Year 8, Day 211 - 7/29/16 - Movie #2,406
BEFORE: Welcome back to Comic-Con follow-up week. Disaster film, exploitation film, zombie film, and now it's time for robots. Even better, the kind you can have sex with. Someday, right? I wonder which we'll get first, flying cars or pleasure-bots. I think the Japanese are probably pretty close with the latter. If this concept of a theme park with artificial humans, where you can do anything you want, sounds a bit familiar, it's because there was another film back in the day, called "Westworld", that riffed on the same theme. And there is a reboot of "Westworld" being planned, but it's an HBO series that's coming in October. In the meantime, there's tonight's film, with Bruce Willis carrying over from "Planet Terror".
I'm six films into the final 100 of the year, and I still haven't had time to confirm the chain that will get me to the end, assuming the last film of the year will be "Rogue One". I've got a loose chain of about 35 films, then 17 horror films scheduled for October, 2 Christmas films, and a 5-film chain that ends with the upcoming "Star Wars" franchise film. But that only adds up to 59 films, while there are 94 slots, and worse, the small chains aren't linked together. I've got no time to tear my list apart again and put it back together in a way that jibes with the calendar, so I'm winging it until I do. I can still move forward, but some time in the next week or two I've got to firm up the plan for the rest of 2016.
THE PLOT: Bruce Willis stars in this Sci-Fi thriller about ultimate resort: VICE, where customers can play out their wildest fantasies with artificial inhabitants who look like humans.
AFTER: Turns out my instincts were right - we really DIDN'T need this film, since it's essentially just a re-working of "Westworld". Maybe with a bit of "Blade Runner" thrown in. It's very possible that someone got a peek at HBO's 2016 schedule a year in advance, and rushed this knock-off into production. How else to explain it? The only other thing I can think of it that it's a knock at Disney, with Bruce Willis playing the architect of this theme park for adults, where they're free to rape, torture or even kill the artificial "residents".

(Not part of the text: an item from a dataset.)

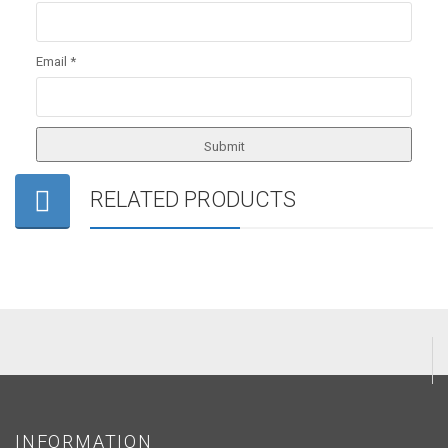
Email
*
RELATED PRODUCTS
INFORMATION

There's also a cop in the city where this theme park is located, and he doesn't care for the actions taking place there - his belief is that people will come to the resort, get a taste for rape or murder, and then try to recreate those actions in the real world. But, umm, why would they, when they can do so in the resort, without any fear of prosecution or repercussions? But if you follow that logic, you might come to believe that the rise of first-person shooter video games would result in fewer mass shootings, but the sad truth is, we've got more of them taking place now than ever.
There's also an attempt to get inside the heads of the robots themselves - they're supposed to have their memories wiped at the end of every day, but just like a computer's hard drive, nothing really gets "erased", it's just the links to those files that get disabled, so unless the storage is needed for something else, those memory files are still there, and eventually they start to seep into the day-to-day consciousness of one resident. So even though she's supposed to be living the same day over and over, (and some programmer cruelly decided that she's always looking forward to leaving the city "tomorrow") she starts to have memories of her past experiences, particularly getting raped and killed.
This causes her to break out of her programming cycle, and she finds one of the men who designed her, who modelled her after an ex-girlfriend (gee, what are the odds of that?) and he tries to help her escape. Because that's what the world needs, a pissed-off female android roaming about, looking for revenge. And it's a huge NITPICK POINT that this programmer didn't build a sub-routine into her programming so she'd be forced to come and sleep with him every night. Almost like having his ex-girlfriend back, right?
And then, when presented with a way out of the city, and the help of this cop, this fembot doesn't leave, but instead returns to the park headquarters, just to stop the out-of-control theme park owner, and (for some reason) enable all the robots to remember their past experiences. Because why should SHE be the only messed-up robot, looking for revenge on humans? Why not ALL of them? This is just a terrible plan, no matter how you look at it. By all means, try to shut the park down, but don't just make more robots mad at people!
My second NITPICK POINT concerns the safety checks in the system, or lack thereof. If the robots are so lifelike, and programmed to have these feelings - why, oh, WHY would you program the robots to feel bad about things, if you don't have to do that. If they're not supposed to remember the bad things that happen to them, why even associate "bad" with those things in the first place? Things that happen to humans over time are only classified as "good" or "bad" when we compare them to experiences we had before, and this wouldn't apply to the robots! If they're designed to do "immoral" things, why give them a moral code in the first place? Not to mention, how would a guest be able to tell the robots from his fellow guests, some of whom are (presumably) female? What happens if a guy rapes or kills another guest, instead of a robot?
They also used to have this TV show, back in the day, called "Fantasy Island", where a mysterious character named Mr. Roarke would allow people to come to his island, presumably for a lot of money, where they could live out their fantasies, to be a rock-star or a model or whatever - and they never really said if Roarke had magic powers, or if everything was done with special effects, or if he just drugged or hypnotized everyone, letting them believe they were living out their fantasy, while they were in a deprivation tank or something. But there was usually a lesson involved, the island's guests would learn that their fantasy wasn't all it was cracked up to be, or that being a Western gunfighter was in fact quite dangerous. The resort in "Vice" didn't seem interested in providing any lessons, nor did the film seem interested in making any coherent points. You're probably better off just watching the old "Westworld" again. Or "Blade Runner", whichever.
Also starring Thomas Jane (last seen in "Under Suspicion"), Ambyr Childers, Bryan Greenberg (last seen in "Prime"), Johnathon Schaech, Charlotte Kirk (last seen in "Non-Stop"), Brett Granstaff, Don Harvey (last seen in "Taken 3"), Ryan O'Nan, Colin Egglesfield (last seen in "Must Love Dogs"), Jesse Pruett, Lydia Hull (last seen in "Escape Plan"), Tyler Jon Olson.